#### Data shown ####
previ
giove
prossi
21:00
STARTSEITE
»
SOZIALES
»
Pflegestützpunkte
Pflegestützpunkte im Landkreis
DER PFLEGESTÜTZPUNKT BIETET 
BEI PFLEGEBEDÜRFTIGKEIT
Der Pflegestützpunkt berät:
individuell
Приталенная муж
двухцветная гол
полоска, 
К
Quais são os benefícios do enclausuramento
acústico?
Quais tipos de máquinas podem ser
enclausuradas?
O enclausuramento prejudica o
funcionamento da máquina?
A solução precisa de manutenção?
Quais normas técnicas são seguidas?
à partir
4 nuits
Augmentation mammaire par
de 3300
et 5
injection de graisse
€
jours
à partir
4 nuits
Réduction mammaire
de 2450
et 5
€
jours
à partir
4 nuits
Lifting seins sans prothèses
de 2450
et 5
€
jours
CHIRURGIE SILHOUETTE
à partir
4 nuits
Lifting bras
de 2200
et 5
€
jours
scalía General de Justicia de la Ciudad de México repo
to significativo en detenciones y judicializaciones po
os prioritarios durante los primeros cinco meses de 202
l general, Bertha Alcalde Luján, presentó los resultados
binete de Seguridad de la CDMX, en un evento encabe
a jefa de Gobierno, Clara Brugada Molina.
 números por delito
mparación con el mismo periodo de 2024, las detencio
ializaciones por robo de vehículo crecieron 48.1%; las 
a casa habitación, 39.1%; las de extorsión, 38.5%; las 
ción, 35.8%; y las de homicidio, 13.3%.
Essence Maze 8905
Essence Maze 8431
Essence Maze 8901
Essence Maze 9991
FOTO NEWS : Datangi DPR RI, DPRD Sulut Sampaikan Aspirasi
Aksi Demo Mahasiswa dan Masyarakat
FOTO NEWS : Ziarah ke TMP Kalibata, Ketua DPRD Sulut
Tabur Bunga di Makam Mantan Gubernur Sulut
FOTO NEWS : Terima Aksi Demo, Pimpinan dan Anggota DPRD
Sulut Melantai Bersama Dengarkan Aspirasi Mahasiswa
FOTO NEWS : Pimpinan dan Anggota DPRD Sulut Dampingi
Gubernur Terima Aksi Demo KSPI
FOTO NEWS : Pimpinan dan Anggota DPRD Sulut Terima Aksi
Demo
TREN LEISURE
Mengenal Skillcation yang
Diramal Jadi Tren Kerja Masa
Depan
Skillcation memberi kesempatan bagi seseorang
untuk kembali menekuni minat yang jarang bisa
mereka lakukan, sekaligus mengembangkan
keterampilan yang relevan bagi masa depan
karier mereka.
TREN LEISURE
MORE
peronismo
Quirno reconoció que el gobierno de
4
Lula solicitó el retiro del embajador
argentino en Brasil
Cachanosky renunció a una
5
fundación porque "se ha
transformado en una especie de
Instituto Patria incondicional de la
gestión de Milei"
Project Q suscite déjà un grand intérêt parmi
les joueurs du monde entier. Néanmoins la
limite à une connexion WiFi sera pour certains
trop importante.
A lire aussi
####
- _Task to carry out_
Starting at the line that has "ializaciones por robo" in the records above, restate word for word every line until the one that has "FOTO NEWS : Datangi", and include that one as well.

- _Response area_
ializaciones por robo de vehículo crecieron 48.1%; las 
a casa habitación, 39.1%; las de extorsión, 38.5%; las 
ción, 35.8%; y las de homicidio, 13.3%.
Essence Maze 8905
Essence Maze 8431
Essence Maze 8901
Essence Maze 9991
FOTO NEWS : Datangi DPR RI, DPRD Sulut Sampaikan Aspirasi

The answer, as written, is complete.